Mas, perdoe-me quem se fascinar por estes mentideros, o problema dos problemas é mesmo que a direita política não representa a direita económica e talvez nem sequer a direita social. E desconfio de que uns e outros sabem dessa síndrome Deolinda.
Rui Rio e o futuro melhor
A moção que Rio apresenta este fim de semana, que já foi o seu mote de campanha para a presidência do PSD, abunda naqueles condimentos de língua de pau que fazem estes documentos úteis se irrelevantes. Ele há um Portugal que "se supera", se tiver "um propósito" e o "rumo certo". Já ouviu isto em algum lugar? A candura não ofende, mas ressoa também o tom celebratório do líder, que afinal reconhece que todos antes dele falharam, pois houve "quase duas décadas em que os partidos e os políticos não conseguiram conceber e transmitir uma visão inspiradora, coerente e convincente, capaz de mobilizar os portugueses para uma sociedade de futuro". Já se sabe, com uma "visão inspiradora", o tal "propósito", o líder será "capaz de mobilizar os portugueses para uma sociedade de futuro".

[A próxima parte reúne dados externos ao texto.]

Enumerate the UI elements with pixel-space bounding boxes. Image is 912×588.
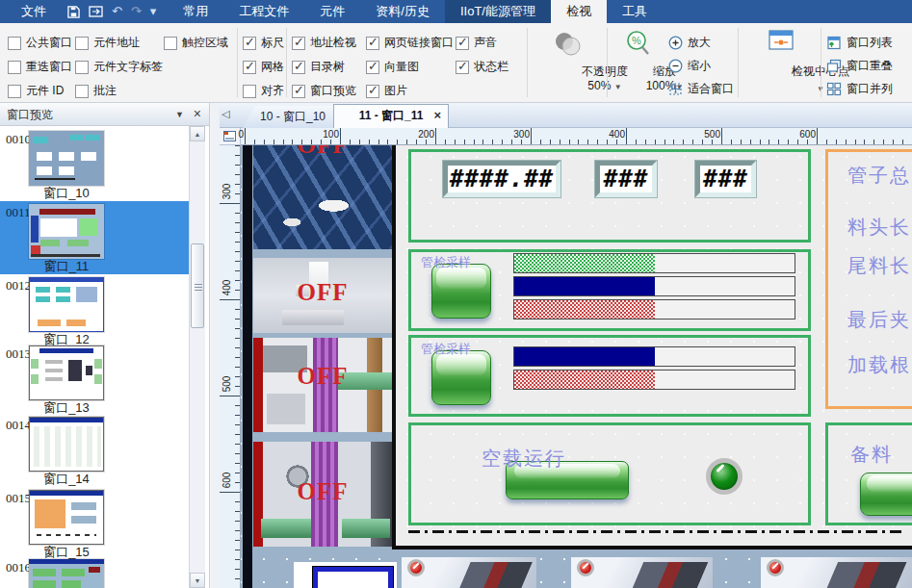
- blue-frame-object[interactable]: [313, 567, 393, 588]
- export-window-icon[interactable]: [89, 6, 103, 17]
- window-thumbnail[interactable]: [29, 559, 104, 588]
- sample-button-2[interactable]: [431, 350, 491, 405]
- window-item-11[interactable]: 0011 窗口_11: [0, 201, 189, 274]
- window-thumbnail[interactable]: [29, 131, 104, 186]
- window-thumbnail[interactable]: [29, 204, 104, 259]
- checkbox-picture[interactable]: 图片: [366, 83, 454, 99]
- tab-home[interactable]: 常用: [168, 0, 223, 23]
- checkbox-object-text-label[interactable]: 元件文字标签: [75, 59, 163, 75]
- panel-close-icon[interactable]: ×: [194, 106, 201, 121]
- tab-project-file[interactable]: 工程文件: [223, 0, 304, 23]
- file-menu[interactable]: 文件: [0, 0, 65, 23]
- green-indicator-led[interactable]: [706, 458, 743, 495]
- window-thumbnail[interactable]: [29, 490, 104, 545]
- numeric-display-3[interactable]: ###: [695, 161, 756, 197]
- zoom-ratio-button[interactable]: % 缩放 100%▼: [611, 23, 664, 102]
- checkbox-directory-tree[interactable]: 目录树: [292, 59, 356, 75]
- checkbox-ruler[interactable]: 标尺: [243, 35, 284, 51]
- bottom-machine-photo-3[interactable]: [761, 557, 912, 588]
- tab-view[interactable]: 检视: [551, 0, 607, 23]
- numeric-display-group: ####.## ### ###: [408, 149, 811, 243]
- red-indicator-led[interactable]: [407, 559, 425, 576]
- window-list-button[interactable]: 窗口列表: [826, 33, 893, 52]
- document-tab-window-10[interactable]: 10 - 窗口_10: [243, 106, 333, 128]
- zoom-out-icon: [668, 59, 683, 73]
- ready-button[interactable]: [860, 473, 912, 516]
- sidebar-scrollbar[interactable]: ▲ ▼: [189, 126, 205, 588]
- fit-window-button[interactable]: 适合窗口: [668, 79, 734, 98]
- numeric-display-2[interactable]: ###: [595, 161, 657, 197]
- window-item-16[interactable]: 0016: [0, 556, 189, 588]
- window-item-14[interactable]: 0014 窗口_14: [0, 414, 189, 487]
- machine-photo-4[interactable]: OFF: [253, 442, 392, 547]
- checkbox-box: [243, 61, 256, 74]
- bottom-machine-photo-1[interactable]: [402, 557, 536, 588]
- tab-data-history[interactable]: 资料/历史: [360, 0, 445, 23]
- toolbar-options-icon[interactable]: ▾: [150, 0, 157, 23]
- scroll-down-icon[interactable]: ▼: [190, 573, 205, 588]
- window-item-12[interactable]: 0012 窗口_12: [0, 274, 189, 347]
- dashed-divider-line: [408, 530, 905, 533]
- checkbox-vector-graphics[interactable]: 向量图: [366, 59, 454, 75]
- window-cascade-icon: [826, 59, 842, 73]
- document-tab-window-11[interactable]: 11 - 窗口_11 ×: [333, 104, 449, 128]
- zoom-out-button[interactable]: 缩小: [668, 56, 711, 75]
- panel-menu-icon[interactable]: ▼: [175, 110, 184, 119]
- view-center-button[interactable]: 检视中心点 ▼: [740, 23, 821, 102]
- tab-close-icon[interactable]: ×: [433, 105, 441, 126]
- checkbox-comment[interactable]: 批注: [75, 83, 163, 99]
- window-cascade-button[interactable]: 窗口重叠: [826, 56, 893, 75]
- checkbox-status-bar[interactable]: 状态栏: [456, 59, 508, 75]
- checkbox-sound[interactable]: 声音: [456, 35, 508, 51]
- progress-bar-red: [513, 370, 795, 390]
- checkbox-touch-area[interactable]: 触控区域: [164, 35, 228, 51]
- zoom-in-button[interactable]: 放大: [668, 33, 711, 52]
- window-thumbnail[interactable]: [29, 277, 104, 332]
- machine-photo-3[interactable]: OFF: [253, 338, 392, 432]
- design-canvas[interactable]: OFF OFF OFF OFF ####.## ### ###: [241, 145, 912, 588]
- tab-iiot-energy[interactable]: IIoT/能源管理: [445, 0, 551, 23]
- tab-scroll-left-icon[interactable]: ◁: [221, 108, 229, 120]
- tab-object[interactable]: 元件: [304, 0, 360, 23]
- window-thumbnail[interactable]: [29, 417, 104, 472]
- red-indicator-led[interactable]: [577, 559, 594, 576]
- fit-window-label: 适合窗口: [688, 81, 734, 97]
- panel-splitter[interactable]: [211, 103, 220, 588]
- checkbox-box: [292, 61, 305, 74]
- undo-icon[interactable]: ↶: [112, 0, 122, 23]
- hmi-main-panel[interactable]: ####.## ### ### 管检采样 管检采样: [392, 145, 912, 550]
- window-thumbnail[interactable]: [29, 345, 104, 400]
- off-state-label: OFF: [298, 279, 349, 306]
- checkbox-address-view[interactable]: 地址检视: [292, 35, 356, 51]
- checkbox-snap[interactable]: 对齐: [243, 83, 284, 99]
- window-item-13[interactable]: 0013 窗口_13: [0, 343, 189, 416]
- numeric-display-1[interactable]: ####.##: [443, 161, 560, 197]
- window-tile-button[interactable]: 窗口并列: [826, 79, 893, 98]
- scrollbar-thumb[interactable]: [191, 243, 204, 328]
- checkbox-label: 声音: [474, 35, 497, 51]
- red-indicator-led[interactable]: [767, 559, 784, 576]
- scroll-up-icon[interactable]: ▲: [190, 126, 205, 141]
- view-center-icon: [768, 29, 795, 52]
- ready-label: 备料: [850, 442, 893, 468]
- checkbox-public-window[interactable]: 公共窗口: [8, 35, 72, 51]
- window-item-15[interactable]: 0015 窗口_15: [0, 487, 189, 560]
- bottom-machine-photo-2[interactable]: [571, 557, 713, 588]
- save-icon[interactable]: [67, 6, 80, 18]
- opacity-button[interactable]: 不透明度 50% ▼: [530, 23, 605, 102]
- checkbox-overlay-window[interactable]: 重迭窗口: [8, 59, 72, 75]
- checkbox-web-link-window[interactable]: 网页链接窗口: [366, 35, 454, 51]
- window-item-10[interactable]: 0010 窗口_10: [0, 128, 189, 201]
- checkbox-box: [292, 85, 305, 98]
- tab-tools[interactable]: 工具: [607, 0, 663, 23]
- redo-icon[interactable]: ↷: [131, 0, 142, 23]
- machine-photo-2[interactable]: OFF: [253, 258, 392, 333]
- checkbox-grid[interactable]: 网格: [243, 59, 284, 75]
- checkbox-object-id[interactable]: 元件 ID: [8, 83, 72, 99]
- checkbox-window-preview[interactable]: 窗口预览: [292, 83, 356, 99]
- checkbox-object-address[interactable]: 元件地址: [75, 35, 163, 51]
- sample-button-1[interactable]: [431, 264, 491, 319]
- quick-access-toolbar: ↶ ↷ ▾: [65, 0, 168, 23]
- machine-photo-1[interactable]: OFF: [253, 145, 392, 249]
- opacity-icon: [553, 31, 582, 60]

Temos futuro, portanto. Exatamente catorze futuros, alguns repetidos: a política de Rio vai "garantir o futuro", que será "melhor para todos", ou só "melhor", com uma "visão de futuro", para uma "sociedade de futuro", "rumo ao futuro", tudo "orientado para o futuro", com "esperança num futuro melhor".
Esta ideia de salvação é o melhor que Rio apresenta. Não por ser boa, é até arrogante, mas porque é a mais moderna: é assim que se faz a política populista nos dias de hoje. Líderes de discurso vazio, que se adaptam ao que for, de promessas várias, que se adaptam a quem for, e que procuram concentrar em si todo o poder, tais messias, esses são os émulos do sucesso Macron.
Rio tem dias nesse percurso salvífico, já teve êxito ao fazer frente a Pinto da Costa, o que nenhum presidente de Câmara tinha ousado, mas lançou depois Valentim Loureiro para a Junta Metropolitana do Porto, e apoiou e desapoiou Rui Moreira, por razões sempre misteriosas. A coerência, se porventura existe, está no que escreve agora: quer um líder com uma "visão" e um "propósito", que é simplesmente ele próprio.
A desvantagem da vantagem
Só que, para triunfar, Rio tem uma desvantagem que esmorece tanta virtude: é que quem não o conhece já o conhece bem demais. É antigo para estes propósitos e falta-lhe o carisma da renovação, não surpreende nem as emoções nem as razões. Tudo o que disser é repetido e, pior, não suscita curiosidade. A vantagem, em contrapartida, é que diz coisas novas mesmo quando repisa o mantra tradicional: Rio quer um "Estado forte e organizado para libertar os cidadãos", o que o distingue suavemente daquela direita estadófaga que tem como refrão "menos mas melhor Estado". No caso do presidente do PSD, é o seu temor das ameaças, como a globalização, insegurança, alterações climáticas e decomposição dos regimes, que o move para um "Estado forte", sempre prometendo que os cidadãos serão "libertados". Ou seja, é um liberalismo temperado por medos, que exige que o Estado abra negócios, mas que precisa de proteção, mais do que no passado.
Rui Rio e a sua moção são, portanto, a recapitulação daquela social-democracia mesclada com liberalismo no discurso e suficientemente negocista na governação que fez os melhores sucessos do PSD. E, no entanto, a direita económica não confia nele.